## Work task
Return each line of the data below verbatim; pictures are to be left out.

## Data section
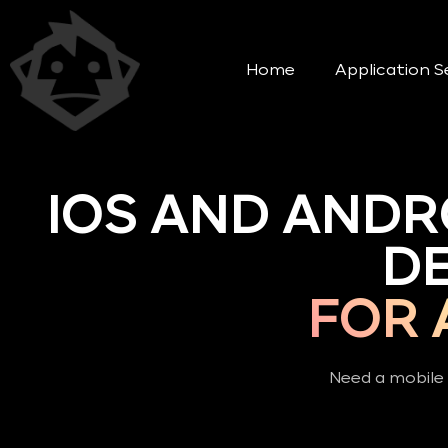
Home
Application S
IOS AND ANDR
D
FOR 
Need a mobile 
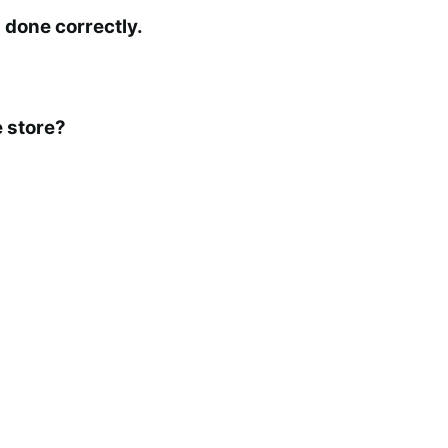
 done correctly.
 store?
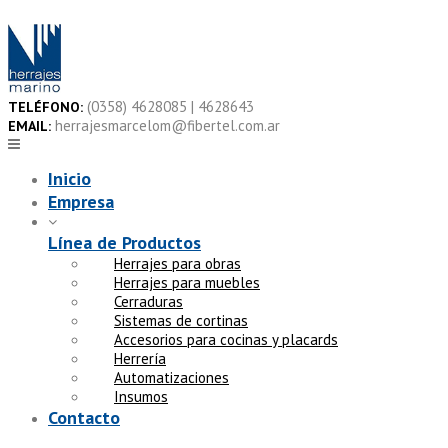
Skip
to
content
(0358) 4628085 | 4628643
TELÉFONO:
herrajesmarcelom@fibertel.com.ar
EMAIL:
Inicio
Empresa
Línea de Productos
Herrajes para obras
Herrajes para muebles
Cerraduras
Sistemas de cortinas
Accesorios para cocinas y placards
Herrería
Automatizaciones
Insumos
Contacto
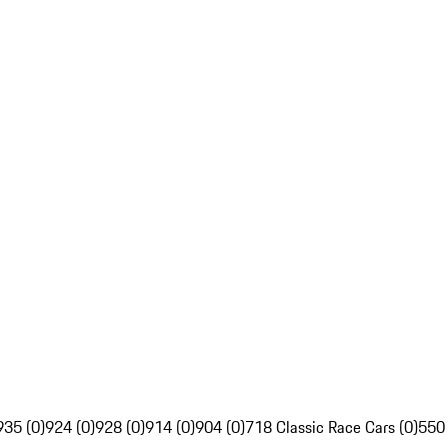
935 (0)
924 (0)
928 (0)
914 (0)
904 (0)
718 Classic Race Cars (0)
550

## Worked solution
Home
Application S
IOS AND ANDR
D
FOR 
Need a mobile 
 done correctly.
 store?
Skip
to
content
(0358) 4628085 | 4628643
TELÉFONO:
herrajesmarcelom@fibertel.com.ar
EMAIL:
Inicio
Empresa
Línea de Productos
Herrajes para obras
Herrajes para muebles
Cerraduras
Sistemas de cortinas
Accesorios para cocinas y placards
Herrería
Automatizaciones
Insumos
Contacto
935 (0)
924 (0)
928 (0)
914 (0)
904 (0)
718 Classic Race Cars (0)
550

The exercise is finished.